Note: this code will need to be updated to work with Hadoop instead of Google Drive.

Read a partitioned dataset from filesystem
- https://arrow.apache.org/docs/python/filesystems.html#filesystem

Example:
```
import pyarrow.dataset as ds
ds.dataset("data/", filesystem=fs)
```



In [2]:
pip install "dask[complete]"



In [3]:
import os
from datetime import datetime
import pandas as pd
import dask.dataframe as dd
import numpy as np
from pyarrow import fs
import pyarrow.parquet as pq
import pyarrow.dataset as ds
import pyarrow as pa

We are going to import the 11 .csv files of opendatabcn-income and write them to a single parquet table.
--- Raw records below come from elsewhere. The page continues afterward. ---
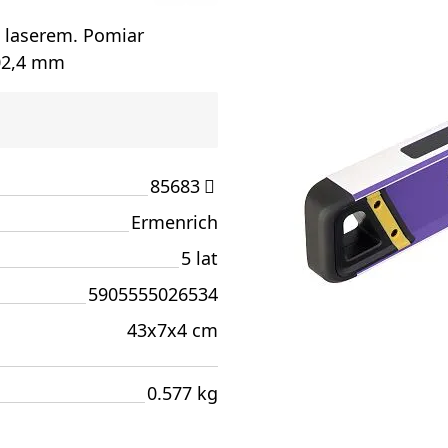
 laserem. Pomiar
402,4 mm
85683
Ermenrich
5 lat
5905555026534
43x7x4 cm
0.577 kg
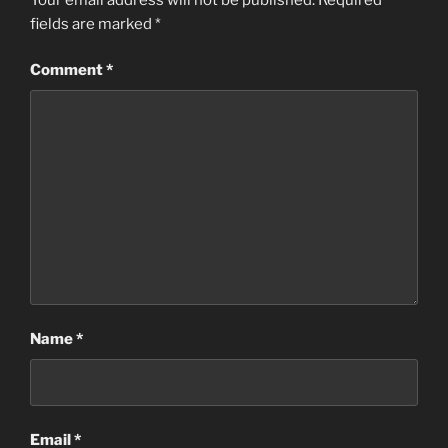
fields are marked
*
Comment
*
Name
*
Email
*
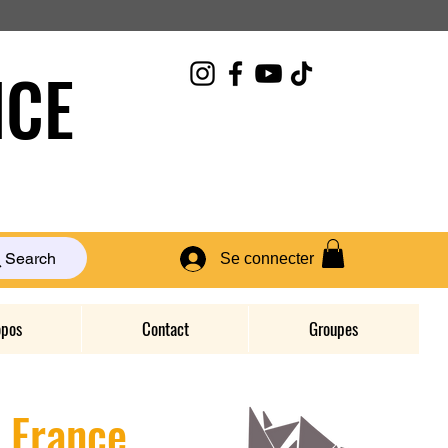
CE
Search
Se connecter
opos
Contact
Groupes
D France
Reading Partitioned CSV Data into a single table with pyarrow
- https://arrow.apache.org/cookbook/py/io.html#reading-partitioned-data
- https://arrow.apache.org/docs/python/generated/pyarrow.dataset.dataset.html#pyarrow.dataset.dataset
- https://arrow.apache.org/docs/python/generated/pyarrow.dataset.Dataset.html#pyarrow.dataset.Dataset.to_table

In [4]:
# returns table for processing to parquet for persistent storage
# returns file list so that files can be deleted after processing
def LoadPartitionedCSV(directory, folder, schema=None):
  """ 
  Input: a string for the data directory path,  
  a string of the folder name that contains partitioned data in csv format,
  a schema for the data if known, otherwise it will be inferred.
  Output: pyarrow table, list of loaded files
  """
  path = directory + "/" + folder
  # loading all csv files in path to a pyarrow dataset
  dataset = ds.dataset(path, schema=schema, format="csv")
  # loading pyarrow datset to a single pyarrow table
  table = dataset.to_table()
  return table, dataset.files

We want to define the schema to make sure datatypes are efficient.
- https://arrow.apache.org/cookbook/py/schema.html#setting-the-schema-of-a-table
- https://arrow.apache.org/docs/python/api/datatypes.html

In [5]:
pa_schema = pa.schema([
    ("Any", pa.uint16()),
    ("Codi_Districte", pa.uint8()),
    ("Nom_Districte", pa.string()),
    ("Codi_Barri", pa.uint8()),
    ("Nom_Barri", pa.string()),
    ("Població", pa.uint32()),
    ("Índex RFD Barcelona = 100", pa.float64()) # should be float but there is messy data
])

The import fails because there is a character "-" in the .csv which is a string when it should be a float.

In [6]:
directory = "/content/drive/MyDrive/BDM-Project/Data"
#table, files = LoadPartitionedCSV(directory, "opendatabcn-income", pa_schema)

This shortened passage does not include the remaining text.